While watching the film, my mind turned to a man named Stuart Rakoff, who had written a Guest Flaunt for me exactly one year earlier. Rakoff has been diagnosed with ALS less than two years before I met him. I wasn’t exactly sure what he was going to write about for Don’t Hide It Flaunt It. In it, he confessed that lately he had been, “almost obsessed with getting organized. I have struggled all my life with the need to be right, wanting to be in control, and often focusing on really inconsequential details I thought were “manageable” at the price of missing the bigger issues. But I realize that this behavior has also been a way of getting my affairs in order – of imposing some control on my out-of-control life.”
Stuart Rakoff ended his Guest Flaunt with the realization that, “Sometimes all it takes is to step back and look again from a different perspective – being careful of course not to stumble and fall.” Rakoff’s words, and the Hawking film shared a theme for me. Bad news is something we receive that is out of our control. We can’t avoid it, so we have to manage it. The trick is to accept the truth, find peace with it, and repurpose our remaining time or options toward something positive.

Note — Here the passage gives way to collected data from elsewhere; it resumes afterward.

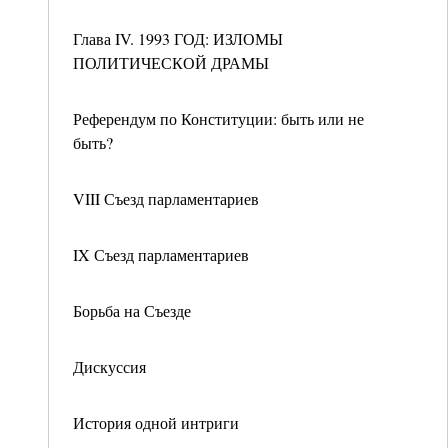
Глава IV. 1993 ГОД: ИЗЛОМЫ
ПОЛИТИЧЕСКОЙ ДРАМЫ
Референдум по Конституции: быть или не
быть?
VIII Съезд парламентариев
IX Съезд парламентариев
Борьба на Съезде
Дискуссия
История одной интриги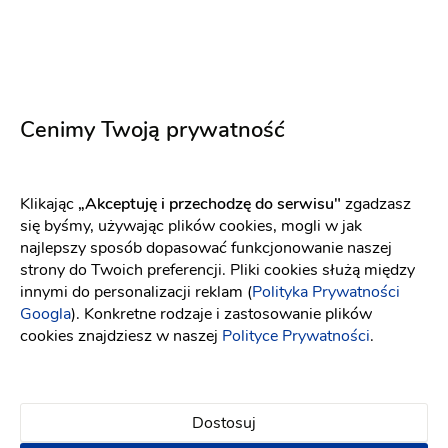
Ten usługodawca nie ma opinii
Dodaj opinię
Cenimy Twoją prywatność
Klikając
„Akceptuję i przechodzę do serwisu"
zgadzasz
się byśmy, używając plików cookies, mogli w jak
najlepszy sposób dopasować funkcjonowanie naszej
strony do Twoich preferencji. Pliki cookies służą między
Pytania i odpowiedzi
innymi do personalizacji reklam (
Polityka Prywatności
Googla
). Konkretne rodzaje i zastosowanie plików
cookies znajdziesz w naszej
Polityce Prywatności
.
Od jak dawna współpracujesz z Parami Młodymi?
W branży weselnej działamy od kilku lat, regularnie
obsługując wesela, studniówki i imprezy okolicznościowe.
Dostosuj
Zdobyte doświadczenie pozwala nam swobodnie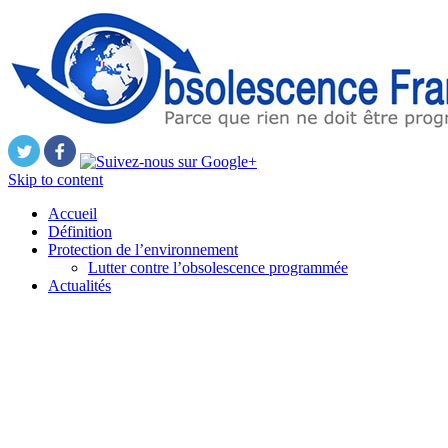
Skip to content
Accueil
Définition
Protection de l’environnement
Lutter contre l’obsolescence programmée
Actualités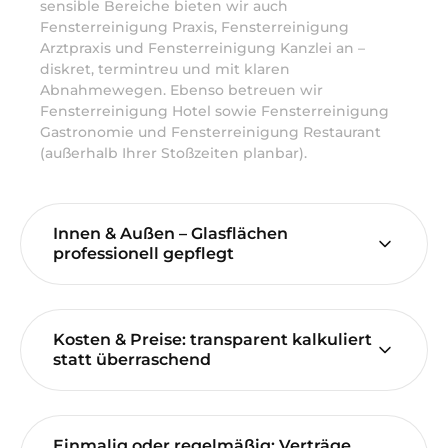
sensible Bereiche bieten wir auch
Fensterreinigung Praxis, Fensterreinigung
Arztpraxis und Fensterreinigung Kanzlei an –
diskret, termintreu und mit klaren
Abnahmewegen. Ebenso betreuen wir
Fensterreinigung Hotel sowie Fensterreinigung
Gastronomie und Fensterreinigung Restaurant
(außerhalb Ihrer Stoßzeiten planbar).
Innen & Außen – Glasflächen
professionell gepflegt
Kosten & Preise: transparent kalkuliert
statt überraschend
Einmalig oder regelmäßig: Verträge,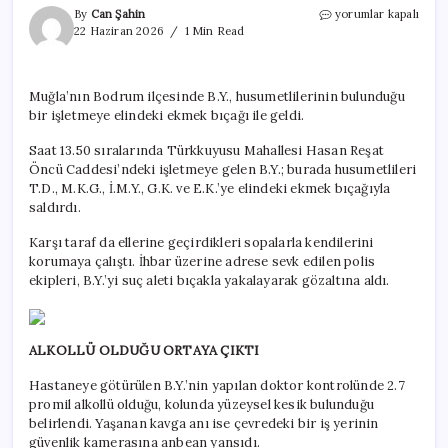
Ekmek
By
Can Şahin
yorumlar kapalı
bıçağıyla
22 Haziran 2026
1 Min Read
ortalıkta
terör
estirdi:
Muğla’nın Bodrum ilçesinde B.Y., husumetlilerinin bulunduğu
Sopayla
bir işletmeye elindeki ekmek bıçağı ile geldi.
müdahale
ettiler
Saat 13.50 sıralarında Türkkuyusu Mahallesi Hasan Reşat
için
Öncü Caddesi’ndeki işletmeye gelen B.Y.; burada husumetlileri
T.D., M.K.G., İ.M.Y., G.K. ve E.K.’ye elindeki ekmek bıçağıyla
saldırdı.
Karşı taraf da ellerine geçirdikleri sopalarla kendilerini
korumaya çalıştı. İhbar üzerine adrese sevk edilen polis
ekipleri, B.Y.’yi suç aleti bıçakla yakalayarak gözaltına aldı.
ALKOLLÜ OLDUĞU ORTAYA ÇIKTI
Hastaneye götürülen B.Y.’nin yapılan doktor kontrolünde 2.7
promil alkollü olduğu, kolunda yüzeysel kesik bulunduğu
belirlendi. Yaşanan kavga anı ise çevredeki bir iş yerinin
güvenlik kamerasına anbean yansıdı.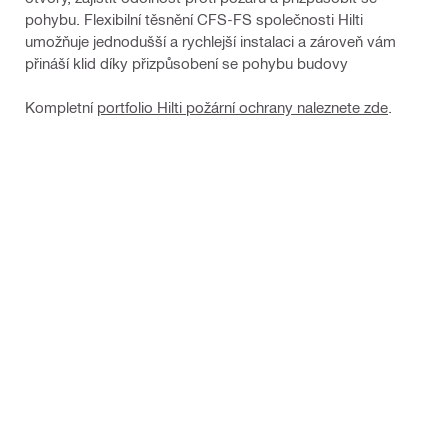
pohybu. Flexibilní těsnění CFS-FS společnosti Hilti
umožňuje jednodušší a rychlejší instalaci a zároveň vám
přináší klid díky přizpůsobení se pohybu budovy
Kompletní
portfolio Hilti požární ochrany naleznete zde
.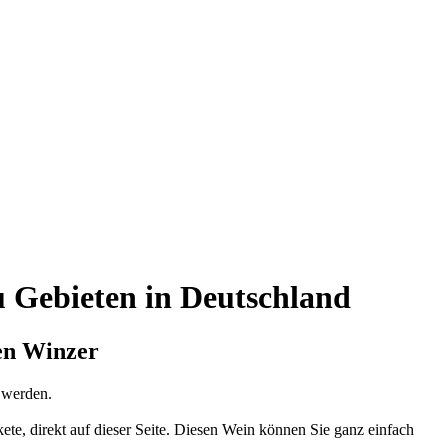
 Gebieten in Deutschland
ten Winzer
t werden.
ete, direkt auf dieser Seite. Diesen Wein können Sie ganz einfach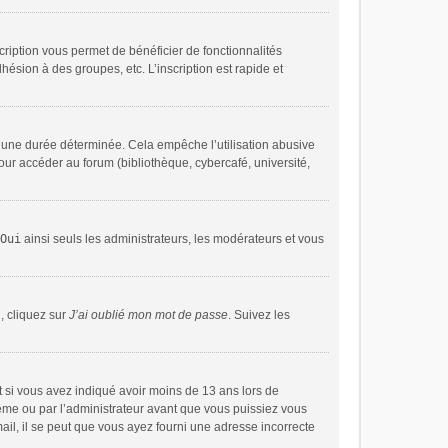
cription vous permet de bénéficier de fonctionnalités
ésion à des groupes, etc. L’inscription est rapide et
 une durée déterminée. Cela empêche l’utilisation abusive
our accéder au forum (bibliothèque, cybercafé, université,
Oui
ainsi seuls les administrateurs, les modérateurs et vous
, cliquez sur
J’ai oublié mon mot de passe
. Suivez les
 et si vous avez indiqué avoir moins de 13 ans lors de
-même ou par l’administrateur avant que vous puissiez vous
mail, il se peut que vous ayez fourni une adresse incorrecte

In this regard, I can’t help but think of my own life experience. There is no question that the news that I would be passing along my genetic condition felt at the time like the worst thing possible. It was easy to feel sorry for myself and hard to see the big picture. Yet, by letting go of my fears, I learned to grow and embrace my difference. In reality, through my commitment to make the most of it–actually that bad news transformed my life and has turned out to be my biggest blessing.
This blog post is dedicated to Stuart Rakoff. Less than three weeks after writing for DHIFI last December, Rakoff lost his battle with ALS. On this first anniversary of his death, I’d like to quote him from his own final blog post: “Surrounded here by so much love and care I feel I am ready for the next step. I have no regrets at all – I have had a full life, touched and been touched by such wonderful family and friends. So if there is to be a final lesson for me it is that love is the ultimate gift — love and honesty.”